■ TASK GOAL ■
For every line below, output the text exactly and leave out images.

■ PROVIDED ENTRIES ■
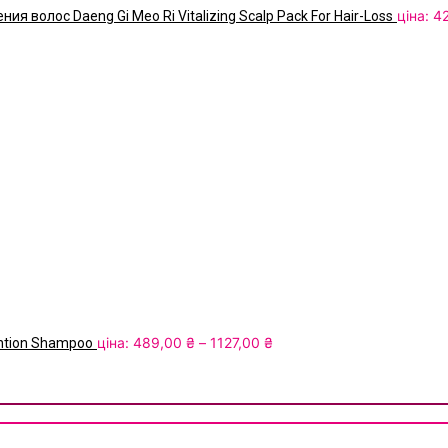
ціна:
4
волос Daeng Gi Meo Ri Vitalizing Scalp Pack For Hair-Loss
Диапазон
ціна:
489,00
₴
–
1127,00
₴
ntion Shampoo
цен:
489,00 ₴
–
Therapy Active Prevention Shampoo
1127,00 ₴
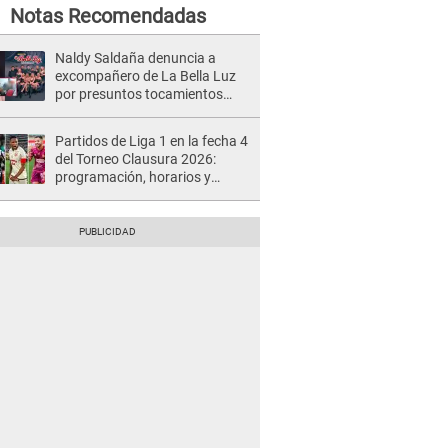
Notas Recomendadas
Naldy Saldaña denuncia a
excompañero de La Bella Luz
por presuntos tocamientos
indebidos e intento de besarla
Partidos de Liga 1 en la fecha 4
del Torneo Clausura 2026:
programación, horarios y
dónde ver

■ SOLUTION FOR THIS EXERCISE ■
ціна:
4
волос Daeng Gi Meo Ri Vitalizing Scalp Pack For Hair-Loss
Диапазон
ціна:
489,00
₴
–
1127,00
₴
ntion Shampoo
цен:
489,00 ₴
–
Therapy Active Prevention Shampoo
1127,00 ₴
Notas Recomendadas
Naldy Saldaña denuncia a
excompañero de La Bella Luz
por presuntos tocamientos
indebidos e intento de besarla
Partidos de Liga 1 en la fecha 4
del Torneo Clausura 2026:
programación, horarios y
dónde ver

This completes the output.